1.Auswirkungen des Joggens auf das Herz-Kreislauf-System
Das Herz-Kreislauf-System ist das Kraftwerk des Körpers. Sein Gefäßnetz erstreckt sich über den gesamten Körper und fungiert als primäres Transportsystem. Einerseits versorgt es alle Körperteile über den Blutkreislauf mit Sauerstoff und Nährstoffen. Andererseits transportiert es Stoffwechselabfälle wie Kohlendioxid zum Herzen zurück, wo sie über die Lunge und die Nieren ausgeschieden werden. Um die Herz-Kreislauf-Funktion deutlich zu verbessern, ist aerobes Joggen eine einfache und leicht zugängliche Methode.
2. Die Auswirkungen des Joggens auf das Verdauungssystem
Während des aeroben Trainings intensiviert sich die Muskelaktivität im gesamten Körper. In dieser Phase reicht die Sauerstoffversorgung durch das Herz-Kreislauf- und Atmungssystem allein nicht mehr aus, sodass zusätzliche Nährstoffe aus dem Magen-Darm-Trakt zugeführt werden müssen.
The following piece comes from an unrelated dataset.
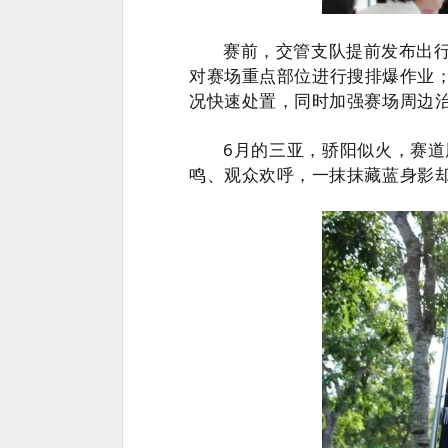
赛前，交管支队提前发布出
对赛场重点部位进行搜排爆作业
况快速处置，同时加强赛场周边
6月的三亚，骄阳似火，赛道
鸣、观众欢呼，一抹抹藏蓝身影却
Folglich stimuliert aerobes Training nicht nur die Herz-Kreislauf- und Atemfunktion, sondern trainiert auch die Verdauungsorgane.Während dieses Prozesses scheiden die Verdauungsdrüsen vermehrt Verdauungssäfte aus, während die verstärkte Peristaltik im Verdauungstrakt die Durchblutung des Magen-Darm-Systems verbessert. Dies erleichtert eine gründlichere Verdauung der Nahrung und eine bessere Aufnahme von Nährstoffen. Gleichzeitig erhöht die beschleunigte und tiefere Atmung während des Laufens den Bewegungsumfang in Muskeln wie denen der Lendenwirbelsäule, was die Magen-Darm-Funktion weiter fördert. Folglich weisen Personen, die regelmäßig joggen, im Vergleich zur Allgemeinbevölkerung in der Regel eine bessere Verdauungsfähigkeit auf.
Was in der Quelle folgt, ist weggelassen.